By 2007, Peter Jackson was signed to produce a film of The Hobbit, with Guillermo del Toro directing. The two men collaborated on the script for months, with del Toro flying back and forth to New Zealand every few weeks. Also working with them on the script were Fran Walsh and Philippa Boyens.

When the film was delayed time and time again for various reasons        ( budgets, set designs, legal wrangling, etc), del Toro stepped out as director in May 2010. Because of the financial woes of MGM studios, del Toro stated “In light of ongoing delays in the setting of a start date for filming,”(I will) “take leave from helming.” On June 25, 2010, Peter Jackson was signed on as the new director.

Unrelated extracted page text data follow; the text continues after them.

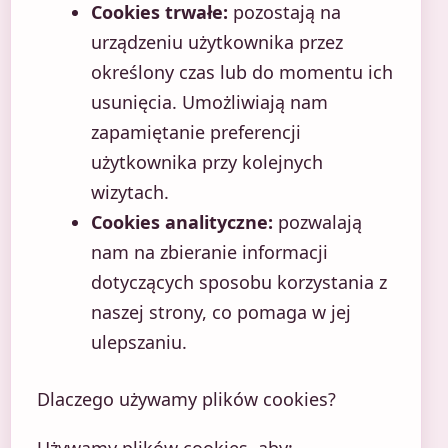
Cookies trwałe:
pozostają na
urządzeniu użytkownika przez
określony czas lub do momentu ich
usunięcia. Umożliwiają nam
zapamiętanie preferencji
użytkownika przy kolejnych
wizytach.
Cookies analityczne:
pozwalają
nam na zbieranie informacji
dotyczących sposobu korzystania z
naszej strony, co pomaga w jej
ulepszaniu.
Dlaczego używamy plików cookies?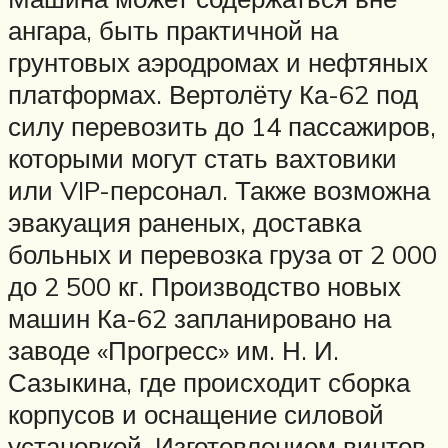
ангара, быть практичной на
грунтовых аэродромах и нефтяных
платформах. Вертолёту Ка-62 под
силу перевозить до 14 пассажиров,
которыми могут стать вахтовики
или VIP-персонал. Также возможна
эвакуация раненых, доставка
больных и перевозка груза от 2 000
до 2 500 кг. Производство новых
машин Ка-62 запланировано на
заводе «Прогресс» им. Н. И.
Сазыкина, где происходит сборка
корпусов и оснащение силовой
установкой. Изготовлением винтов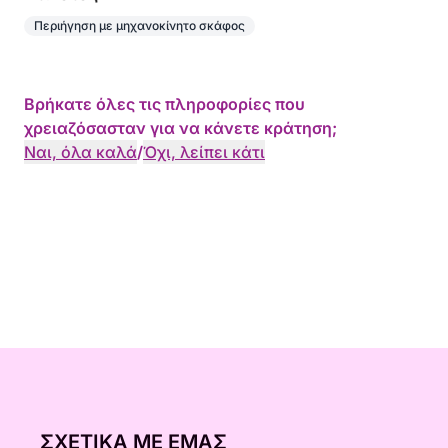
Περιήγηση με μηχανοκίνητο σκάφος
Βρήκατε όλες τις πληροφορίες που
χρειαζόσασταν για να κάνετε κράτηση;
Ναι, όλα καλά
/
Όχι, λείπει κάτι
ΣΧΕΤΙΚΆ ΜΕ ΕΜΆΣ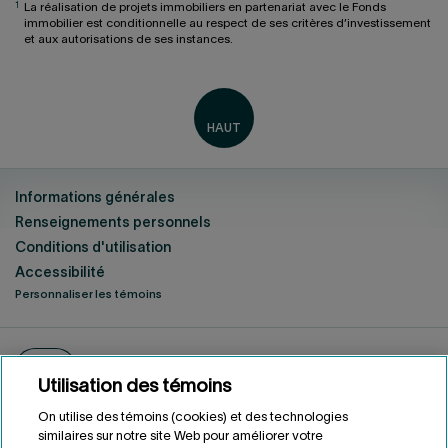
1
La réalisation de projets immobiliers en partenariat avec le Fonds
immobilier est conditionnelle au respect de ses critères d’investissement
et aux autorisations de ses instances.
Informations générales
Renseignements personnels
Conditions d'utilisation
Accessibilité
Personnaliser les témoins
ENGLISH
EN
Fonds de solidarité FTQ
2026
©
Utilisation des témoins
On utilise des témoins (cookies) et des technologies
similaires sur notre site Web pour améliorer votre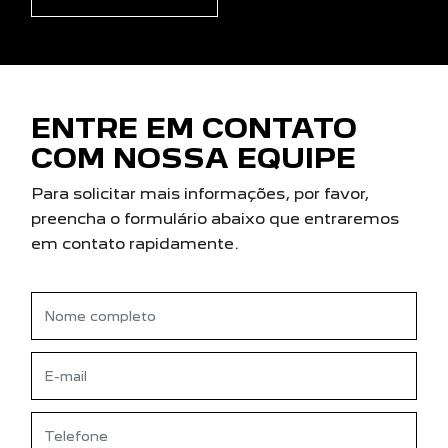
ENTRE EM CONTATO
COM NOSSA EQUIPE
Para solicitar mais informações, por favor,
preencha o formulário abaixo que entraremos
em contato rapidamente.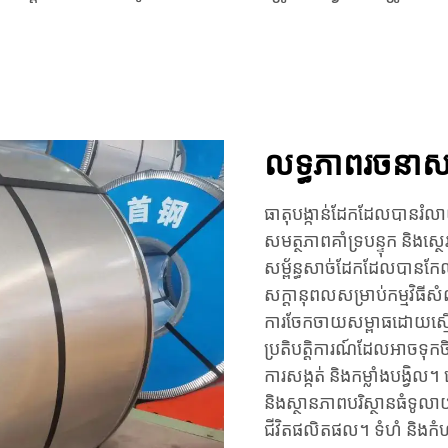
លទ្ធភាពរចនាសម្
ធាតុបង្កាន់ដែកដែលបានរំលាយ
សមត្ថភាពគាំទ្របន្ទុក និងស្ថ
សម្ព័ន្ធសាច់ដែកដែលបានកែលម
សក្ដានុពលសម្រាប់កម្មវិធីស
ការចែកចាយសម្ពាធដោយស្មើសា
ប្រតិបត្តិការណ៍ដែលអាចទុកច
ការសង្កត់ និងកម្លាំងបង្វិល។
និងស្ថានភាពបរិស្ថានធំទូលាយ
ជីវិតផលិតផល។ ទំហំ និងកំហ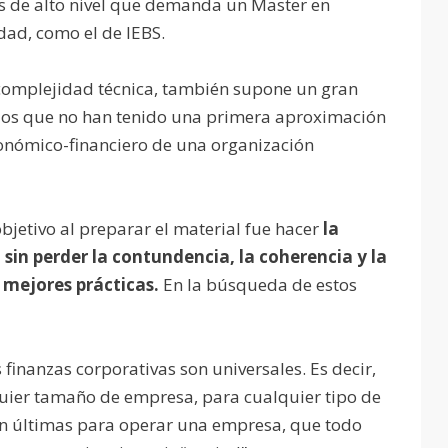
s de alto nivel que demanda un Master en
dad, como el de IEBS.
a complejidad técnica, también supone un gran
llos que no han tenido una primera aproximación
conómico-financiero de una organización
bjetivo al preparar el material fue hacer
la
sin perder la contundencia, la coherencia y la
s mejores prácticas.
En la búsqueda de estos
finanzas corporativas son universales. Es decir,
lquier tamaño de empresa, para cualquier tipo de
 en últimas para operar una empresa, que todo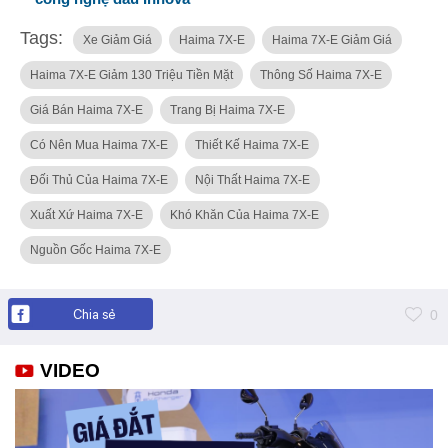
Tags:
Xe Giảm Giá
Haima 7X-E
Haima 7X-E Giảm Giá
Haima 7X-E Giảm 130 Triệu Tiền Mặt
Thông Số Haima 7X-E
Giá Bán Haima 7X-E
Trang Bị Haima 7X-E
Có Nên Mua Haima 7X-E
Thiết Kế Haima 7X-E
Đối Thủ Của Haima 7X-E
Nội Thất Haima 7X-E
Xuất Xứ Haima 7X-E
Khó Khăn Của Haima 7X-E
Nguồn Gốc Haima 7X-E
Chia sẻ
0
VIDEO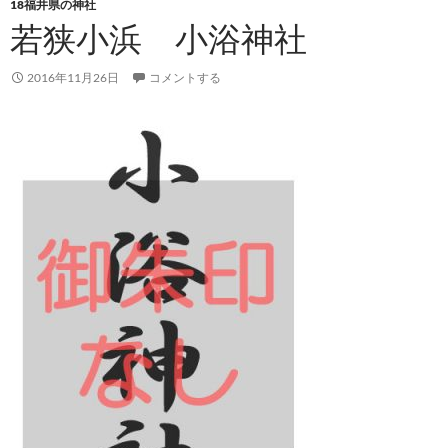
18福井県の神社
若狭小浜 小浴神社
2016年11月26日
コメントする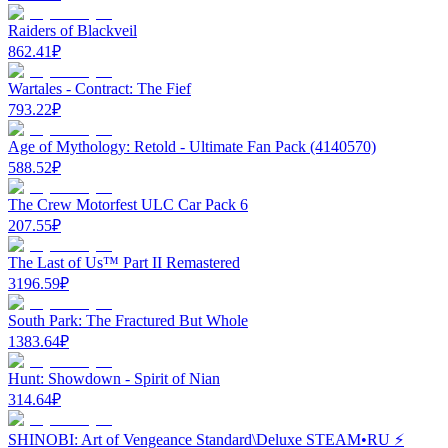
Raiders of Blackveil
862.41
₽
Wartales - Contract: The Fief
793.22
₽
Age of Mythology: Retold - Ultimate Fan Pack (4140570)
588.52
₽
The Crew Motorfest ULC Car Pack 6
207.55
₽
The Last of Us™ Part II Remastered
3196.59
₽
South Park: The Fractured But Whole
1383.64
₽
Hunt: Showdown - Spirit of Nian
314.64
₽
SHINOBI: Art of Vengeance Standard\Deluxe STEAM•RU ⚡️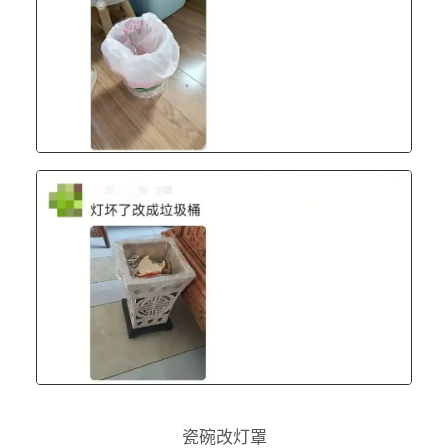
瓷碗改灯罩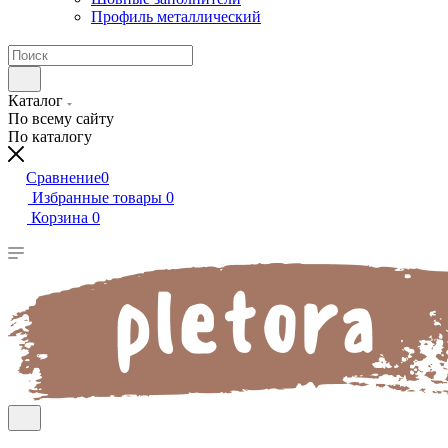
Профиль металлический
Каталог
По всему сайту
По каталогу
Сравнение
0
Избранные товары
0
Корзина
0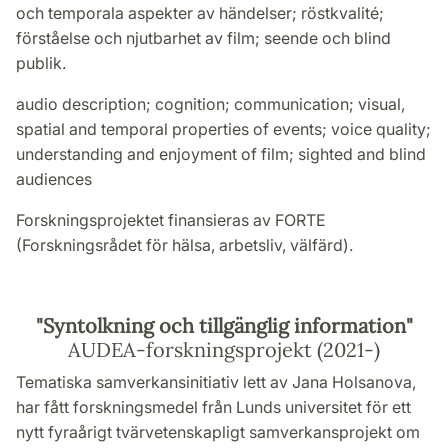
och temporala aspekter av händelser; röstkvalité;
förståelse och njutbarhet av film; seende och blind
publik.
audio description; cognition; communication; visual,
spatial and temporal properties of events; voice quality;
understanding and enjoyment of film; sighted and blind
audiences
Forskningsprojektet finansieras av FORTE
(Forskningsrådet för hälsa, arbetsliv, välfärd).
"Syntolkning och tillgänglig information"
AUDEA-forskningsprojekt (2021-)
Tematiska samverkansinitiativ lett av Jana Holsanova,
har fått forskningsmedel från Lunds universitet för ett
nytt fyraårigt tvärvetenskapligt samverkansprojekt om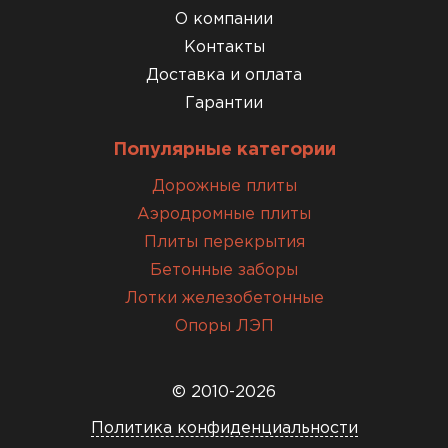
О компании
Контакты
Доставка и оплата
Гарантии
Популярные категории
Дорожные плиты
Аэродромные плиты
Плиты перекрытия
Бетонные заборы
Лотки железобетонные
Опоры ЛЭП
© 2010-2026
Политика конфиденциальности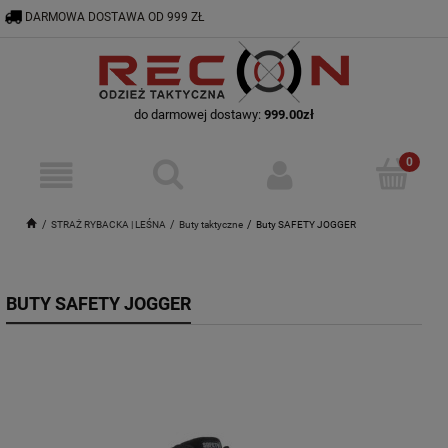
DARMOWA DOSTAWA OD 999 ZŁ
RECON@ODZIEZTAKTYCZNA.PL
56 644 92 29
do darmowej dostawy:
999.00
zł
STRAŻ RYBACKA | LEŚNA
Buty taktyczne
Buty SAFETY JOGGER
BUTY SAFETY JOGGER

Jackson saw a greater scope for the film and its associated stories in Tolkien’s other books. Although originally planned as a two-part film, Jackson now realized in July 2012 he needed to add a third film to do the story arc justice. Also, to capture accurately the imagination and beauty of the story, Jackson decided to add 3D to the filming process for all three films. The second film will have the title Desolation of Smaug (2013), and the third and final film will be titled There and Back Again (2014).

Digging the plot out of a very involved and complicated film was not easy, but in a capsule, Wizard Gandolf (Ian McKellen) hires laid-back hobbit Bilbo Baggins (British actor Martin Freeman) to accompany 13 dwarves on a quest to reclaim their homeland on Lonely Mountain from the nasty dragon Smaug (voiced by Benedict Cumberbatch). The lead dwarf is played by 6’-2” tall British actor Richard Armitrage, who was shrunk down with computer magic.

The film is populated with many ugly monsters and giant animals that will probably scare the daylights out of anyone younger than 12. They scared me! The point is that the plot is not the most important aspect of the movie. No, it’s the special effects, without which there would be no film.

A finer use of 3D I have rarely seen ( Avatar and Hugo come to mind), and cinematagrapher Andrew Lesnie has used his three dimensional camera for terrific effects and unending depth of field. The 3D, of course, enhances all the special effects by concept artists John Howe and Alan Lee as whipped up by the Weta Workshop and Weta Digital. How did they do that? It’s a question you will be asking many times. It’s simply stupendous, to coin a Hollywood verb. Audiences will come to see the wizardry done not only by Ian McKellen, but by the talented crew behind the camera and in the model shops. The film is wildly entertaining, and most of the thrills and chills are created by the special effects.

Special note should be made about Andy Serkis and his acting and creation of the bony, half naked and bug-eyed creature Gollum. It was all done with motion-capture techniques and green screen. But Serkis’ actions and emoting are terrific scene stealers during his brief encounter with Baggins (Martin Freeman).

The Hobbit is certainly a film of stature, filled with exhilarating battle scenes, and one that can be enjoyed throughout its lengthy running time.

Others in the cast are Cate Blanchett, Ian Holm, Hugo Weaving, Stephen Fry, Billy Connelly, Barry Humphries, Elijah Wood, Christopher Lee.